== Segment start ==

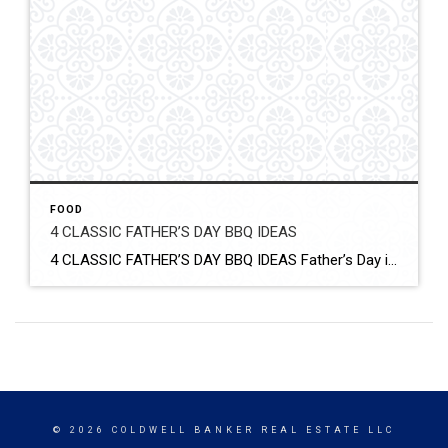
FOOD
4 CLASSIC FATHER’S DAY BBQ IDEAS
4 CLASSIC FATHER’S DAY BBQ IDEAS Father’s Day is the perfect day for having a BBQ. Fire up your outdoor grill and grill up something delicious. From chicken and ribs to corn and bacon-wrapped hot dogs, find what the dad in your life will love with these classic Father’s Day BBQ ideas. Click for More […]
© 2026 COLDWELL BANKER REAL ESTATE LLC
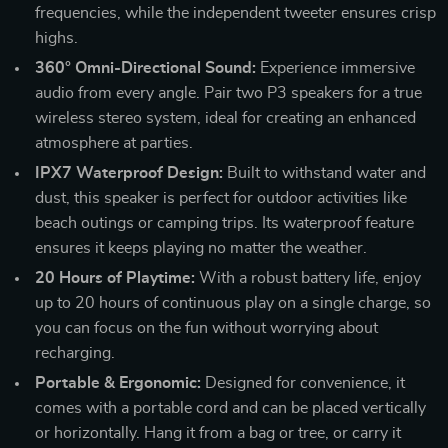
frequencies, while the independent tweeter ensures crisp
highs.
360° Omni-Directional Sound:
Experience immersive
audio from every angle. Pair two P3 speakers for a true
wireless stereo system, ideal for creating an enhanced
atmosphere at parties.
IPX7 Waterproof Design:
Built to withstand water and
dust, this speaker is perfect for outdoor activities like
beach outings or camping trips. Its waterproof feature
ensures it keeps playing no matter the weather.
20 Hours of Playtime:
With a robust battery life, enjoy
up to 20 hours of continuous play on a single charge, so
you can focus on the fun without worrying about
recharging.
Portable & Ergonomic:
Designed for convenience, it
comes with a portable cord and can be placed vertically
or horizontally. Hang it from a bag or tree, or carry it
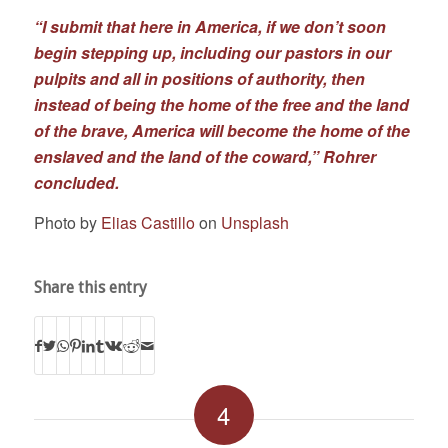
“I submit that here in America, if we don’t soon
begin stepping up, including our pastors in our
pulpits and all in positions of authority, then
instead of being the home of the free and the land
of the brave, America will become the home of the
enslaved and the land of the coward,” Rohrer
concluded.
Photo by
Elias Castillo
on
Unsplash
Share this entry
4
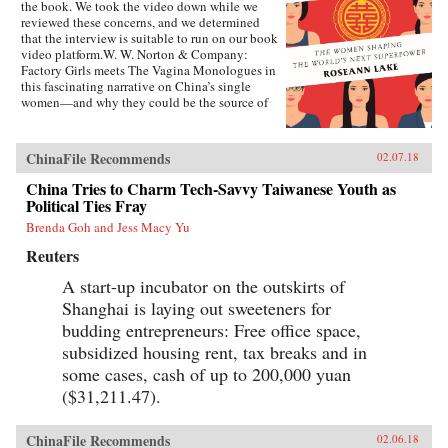
the book. We took the video down while we
reviewed these concerns, and we determined
that the interview is suitable to run on our book
video platform.W. W. Norton & Company:
Factory Girls meets The Vagina Monologues in
this fascinating narrative on China’s single
women—and why they could be the source of
its economic future.Forty years ago, China
enacted the one-child policy, only recently
relaxed. Among many other unintended
ChinaFile Recommends
02.07.18
consequences, it resulted in both an enormous
gender imbalance—with predictions of over 20
China Tries to Charm Tech-Savvy Taiwanese Youth as
million more men than women of marriage age
Political Ties Fray
by 2020—and China’s first generations of only-
Brenda Goh and Jess Macy Yu
daughters. Given the resources normally
reserved for boys, these girls were pushed to
Reuters
study, excel in college, and succeed in careers,
as if they were sons.Now living in an economic
A start-up incubator on the outskirts of
powerhouse, enough of these women have
Shanghai is laying out sweeteners for
decided to postpone marriage, or not marry at
all, spawning a label: “leftovers.”
budding entrepreneurs: Free office space,
Unprecedentedly well-educated and goal-
subsidized housing rent, tax breaks and in
oriented, they struggle to find partners in a
some cases, cash of up to 200,000 yuan
society where gender roles have not evolved as
vigorously as society itself, and where new
($31,211.47).
professional opportunities have made women
less willing to compromise their careers or
concede to marriage for the sake of being wed.
ChinaFile Recommends
02.06.18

== Segment end ==

* [TASK REQUIREMENTS] What is wanted is a word-for-word restatement of the entries, without their images.

* [PROBLEM SOLUTION]
FOOD
4 CLASSIC FATHER’S DAY BBQ IDEAS
4 CLASSIC FATHER’S DAY BBQ IDEAS Father’s Day is the perfect day for having a BBQ. Fire up your outdoor grill and grill up something delicious. From chicken and ribs to corn and bacon-wrapped hot dogs, find what the dad in your life will love with these classic Father’s Day BBQ ideas. Click for More […]
© 2026 COLDWELL BANKER REAL ESTATE LLC
frequencies, while the independent tweeter ensures crisp
highs.
360° Omni-Directional Sound:
Experience immersive
audio from every angle. Pair two P3 speakers for a true
wireless stereo system, ideal for creating an enhanced
atmosphere at parties.
IPX7 Waterproof Design:
Built to withstand water and
dust, this speaker is perfect for outdoor activities like
beach outings or camping trips. Its waterproof feature
ensures it keeps playing no matter the weather.
20 Hours of Playtime:
With a robust battery life, enjoy
up to 20 hours of continuous play on a single charge, so
you can focus on the fun without worrying about
recharging.
Portable & Ergonomic:
Designed for convenience, it
comes with a portable cord and can be placed vertically
or horizontally. Hang it from a bag or tree, or carry it
“I submit that here in America, if we don’t soon
begin stepping up, including our pastors in our
pulpits and all in positions of authority, then
instead of being the home of the free and the land
of the brave, America will become the home of the
enslaved and the land of the coward,” Rohrer
concluded.
Photo by
Elias Castillo
on
Unsplash
Share this entry
4
the book. We took the video down while we
reviewed these concerns, and we determined
that the interview is suitable to run on our book
video platform.W. W. Norton & Company:
Factory Girls meets The Vagina Monologues in
this fascinating narrative on China’s single
women—and why they could be the source of
its economic future.Forty years ago, China
enacted the one-child policy, only recently
relaxed. Among many other unintended
ChinaFile Recommends
02.07.18
consequences, it resulted in both an enormous
gender imbalance—with predictions of over 20
China Tries to Charm Tech-Savvy Taiwanese Youth as
million more men than women of marriage age
Political Ties Fray
by 2020—and China’s first generations of only-
Brenda Goh and Jess Macy Yu
daughters. Given the resources normally
reserved for boys, these girls were pushed to
Reuters
study, excel in college, and succeed in careers,
as if they were sons.Now living in an economic
A start-up incubator on the outskirts of
powerhouse, enough of these women have
Shanghai is laying out sweeteners for
decided to postpone marriage, or not marry at
all, spawning a label: “leftovers.”
budding entrepreneurs: Free office space,
Unprecedentedly well-educated and goal-
subsidized housing rent, tax breaks and in
oriented, they struggle to find partners in a
some cases, cash of up to 200,000 yuan
society where gender roles have not evolved as
vigorously as society itself, and where new
($31,211.47).
professional opportunities have made women
less willing to compromise their careers or
concede to marriage for the sake of being wed.
ChinaFile Recommends
02.06.18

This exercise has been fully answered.